Extracted page text data:

BEGIN

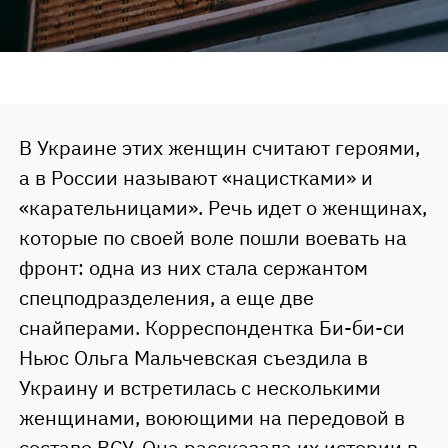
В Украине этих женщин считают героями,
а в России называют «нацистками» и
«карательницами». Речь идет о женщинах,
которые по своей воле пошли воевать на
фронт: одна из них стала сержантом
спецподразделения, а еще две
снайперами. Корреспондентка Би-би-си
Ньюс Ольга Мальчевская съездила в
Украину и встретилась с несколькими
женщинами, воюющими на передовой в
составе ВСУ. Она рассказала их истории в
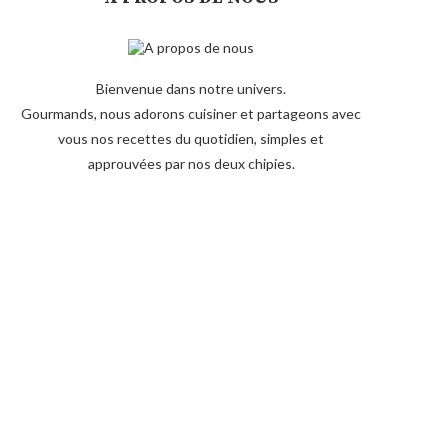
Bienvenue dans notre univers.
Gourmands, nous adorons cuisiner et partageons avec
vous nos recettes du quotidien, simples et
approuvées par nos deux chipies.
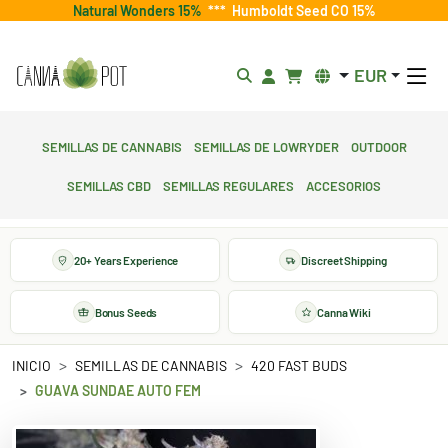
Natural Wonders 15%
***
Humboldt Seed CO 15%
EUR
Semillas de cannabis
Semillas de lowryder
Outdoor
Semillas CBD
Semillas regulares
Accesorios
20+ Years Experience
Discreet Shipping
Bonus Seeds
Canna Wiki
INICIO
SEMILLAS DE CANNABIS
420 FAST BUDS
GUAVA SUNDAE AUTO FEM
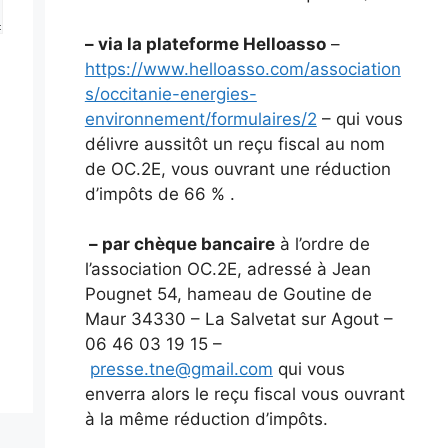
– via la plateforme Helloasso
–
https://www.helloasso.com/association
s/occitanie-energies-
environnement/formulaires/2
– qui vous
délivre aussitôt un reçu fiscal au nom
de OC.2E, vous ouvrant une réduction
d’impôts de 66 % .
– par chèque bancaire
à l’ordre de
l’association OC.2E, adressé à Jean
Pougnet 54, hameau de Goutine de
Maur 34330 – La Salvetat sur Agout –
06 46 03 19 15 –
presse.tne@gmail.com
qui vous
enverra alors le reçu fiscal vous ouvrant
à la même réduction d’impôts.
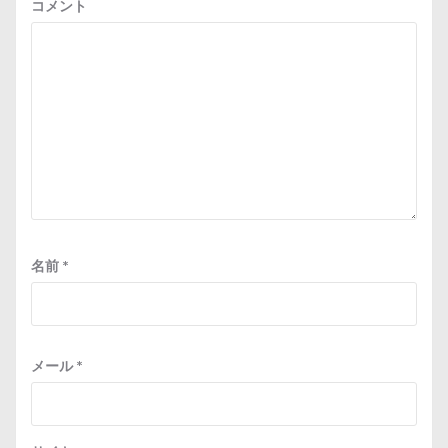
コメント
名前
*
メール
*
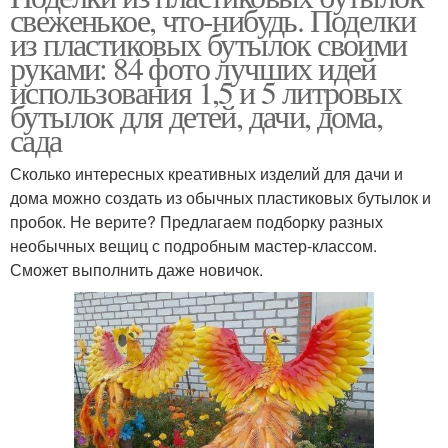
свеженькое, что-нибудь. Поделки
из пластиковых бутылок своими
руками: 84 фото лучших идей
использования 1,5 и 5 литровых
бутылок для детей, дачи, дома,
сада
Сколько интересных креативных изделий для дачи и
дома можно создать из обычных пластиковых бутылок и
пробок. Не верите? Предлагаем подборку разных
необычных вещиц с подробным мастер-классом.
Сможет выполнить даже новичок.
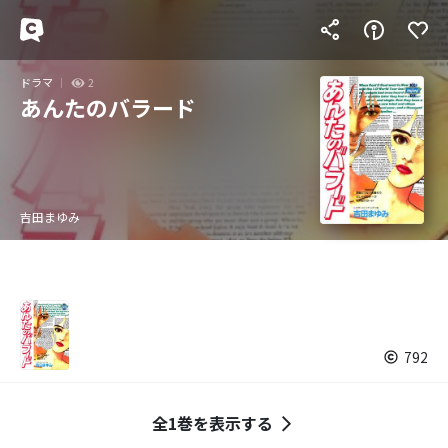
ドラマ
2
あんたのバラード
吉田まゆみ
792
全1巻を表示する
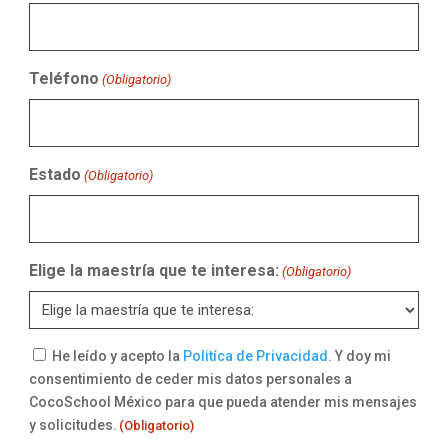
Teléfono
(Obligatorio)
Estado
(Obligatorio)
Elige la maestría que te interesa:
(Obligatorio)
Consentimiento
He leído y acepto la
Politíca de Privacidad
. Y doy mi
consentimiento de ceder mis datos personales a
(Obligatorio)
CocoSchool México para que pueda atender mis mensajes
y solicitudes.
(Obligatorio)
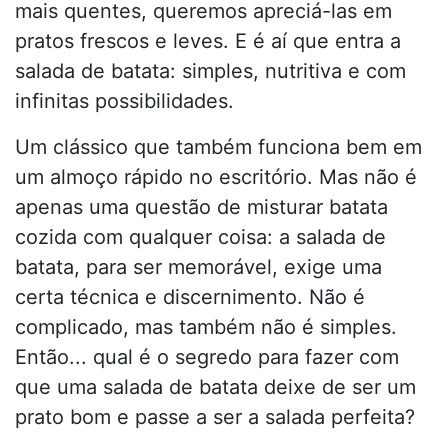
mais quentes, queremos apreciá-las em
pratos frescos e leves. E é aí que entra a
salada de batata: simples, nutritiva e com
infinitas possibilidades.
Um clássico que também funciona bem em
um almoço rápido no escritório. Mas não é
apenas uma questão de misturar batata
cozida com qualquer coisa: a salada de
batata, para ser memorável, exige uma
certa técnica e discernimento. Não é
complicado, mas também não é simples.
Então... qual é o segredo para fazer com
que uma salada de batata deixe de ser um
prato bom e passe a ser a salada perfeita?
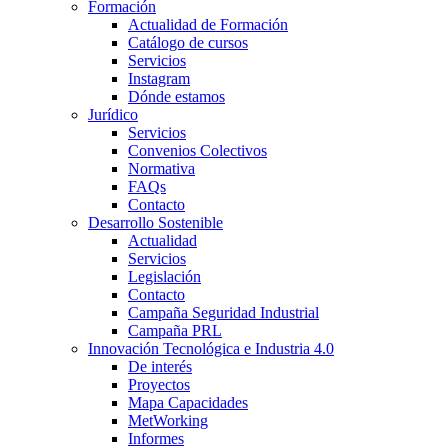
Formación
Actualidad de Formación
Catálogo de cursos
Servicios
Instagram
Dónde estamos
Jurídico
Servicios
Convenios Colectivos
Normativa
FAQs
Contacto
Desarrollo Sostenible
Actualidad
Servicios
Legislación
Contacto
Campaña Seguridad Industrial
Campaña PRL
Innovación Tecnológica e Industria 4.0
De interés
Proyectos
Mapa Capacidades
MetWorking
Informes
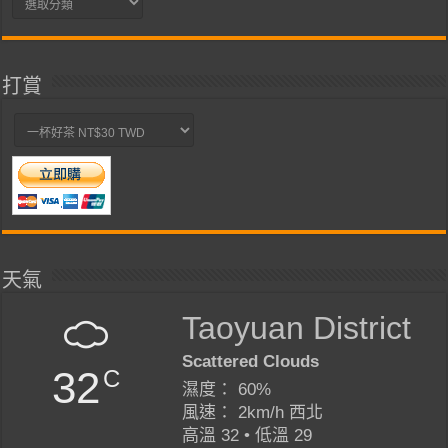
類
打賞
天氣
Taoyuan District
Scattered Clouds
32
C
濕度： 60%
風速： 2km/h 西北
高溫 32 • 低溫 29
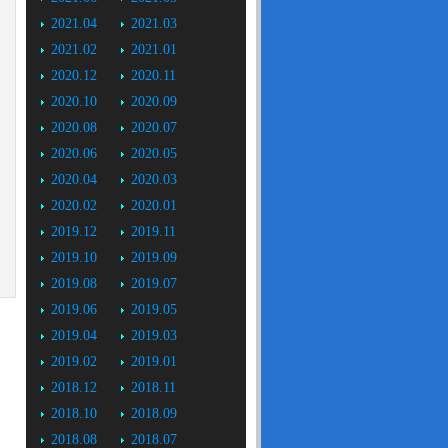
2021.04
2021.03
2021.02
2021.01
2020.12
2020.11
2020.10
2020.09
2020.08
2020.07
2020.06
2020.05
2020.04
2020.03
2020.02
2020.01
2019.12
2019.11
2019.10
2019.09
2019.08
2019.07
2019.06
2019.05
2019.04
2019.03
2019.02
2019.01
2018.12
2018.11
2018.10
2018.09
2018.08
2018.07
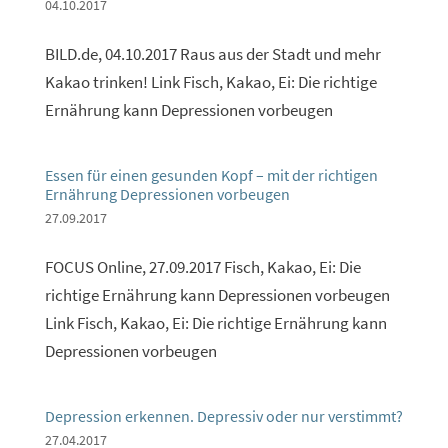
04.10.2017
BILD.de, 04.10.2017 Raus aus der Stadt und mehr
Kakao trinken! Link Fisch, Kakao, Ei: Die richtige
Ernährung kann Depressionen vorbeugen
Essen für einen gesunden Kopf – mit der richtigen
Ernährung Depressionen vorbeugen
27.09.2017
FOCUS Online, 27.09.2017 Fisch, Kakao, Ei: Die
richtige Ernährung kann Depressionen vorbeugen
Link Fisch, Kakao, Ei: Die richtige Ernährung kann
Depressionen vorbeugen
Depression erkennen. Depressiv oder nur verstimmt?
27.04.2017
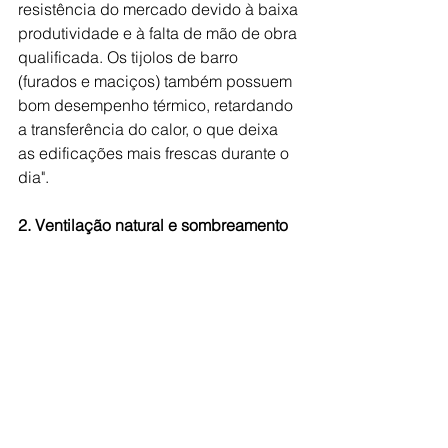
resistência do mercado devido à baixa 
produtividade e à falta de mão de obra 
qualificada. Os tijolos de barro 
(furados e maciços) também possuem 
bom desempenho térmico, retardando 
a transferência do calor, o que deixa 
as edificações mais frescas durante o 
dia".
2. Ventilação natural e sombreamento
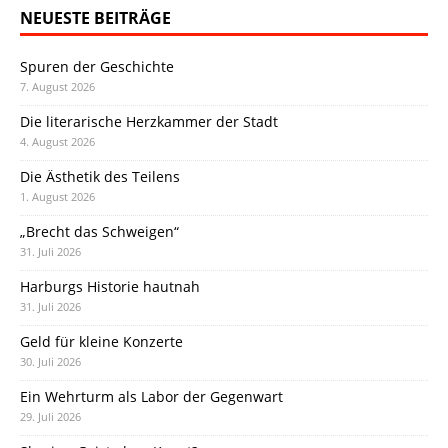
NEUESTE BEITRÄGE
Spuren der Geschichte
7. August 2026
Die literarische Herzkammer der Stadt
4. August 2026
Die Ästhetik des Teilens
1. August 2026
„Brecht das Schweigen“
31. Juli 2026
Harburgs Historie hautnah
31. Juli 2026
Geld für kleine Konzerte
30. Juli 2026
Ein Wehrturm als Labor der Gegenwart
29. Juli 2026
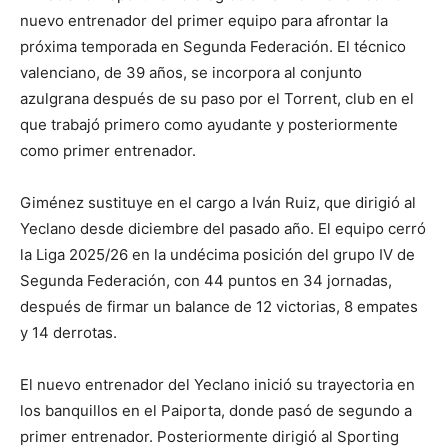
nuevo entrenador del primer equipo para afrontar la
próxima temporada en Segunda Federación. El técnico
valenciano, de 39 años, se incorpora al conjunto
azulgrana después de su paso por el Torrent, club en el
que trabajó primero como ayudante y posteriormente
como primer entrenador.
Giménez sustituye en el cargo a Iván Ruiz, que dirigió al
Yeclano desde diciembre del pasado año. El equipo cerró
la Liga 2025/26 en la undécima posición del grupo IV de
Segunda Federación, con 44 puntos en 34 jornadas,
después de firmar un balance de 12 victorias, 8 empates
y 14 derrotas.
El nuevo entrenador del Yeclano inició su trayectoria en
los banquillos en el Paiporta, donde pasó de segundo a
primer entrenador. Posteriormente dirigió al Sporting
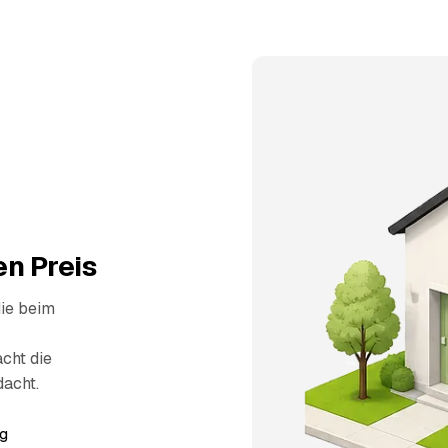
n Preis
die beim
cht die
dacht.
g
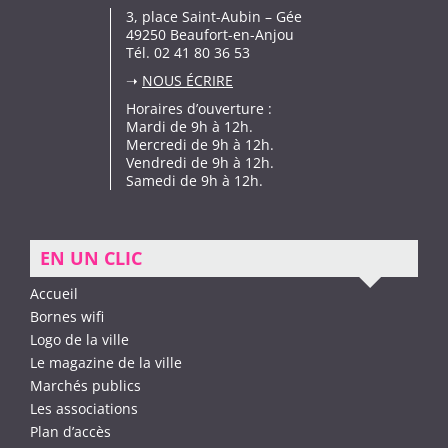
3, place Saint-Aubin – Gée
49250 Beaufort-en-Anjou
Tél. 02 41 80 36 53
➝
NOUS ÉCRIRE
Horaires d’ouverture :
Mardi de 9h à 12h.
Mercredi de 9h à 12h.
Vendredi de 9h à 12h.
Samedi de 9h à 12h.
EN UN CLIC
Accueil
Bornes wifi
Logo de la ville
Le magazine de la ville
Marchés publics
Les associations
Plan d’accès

END

__TASK STATEMENT__
Whenever the string "dirigió" shows up in a line of the entries, copy that line.

__WRITTEN SOLUTION__
Giménez sustituye en el cargo a Iván Ruiz, que dirigió al
primer entrenador. Posteriormente dirigió al Sporting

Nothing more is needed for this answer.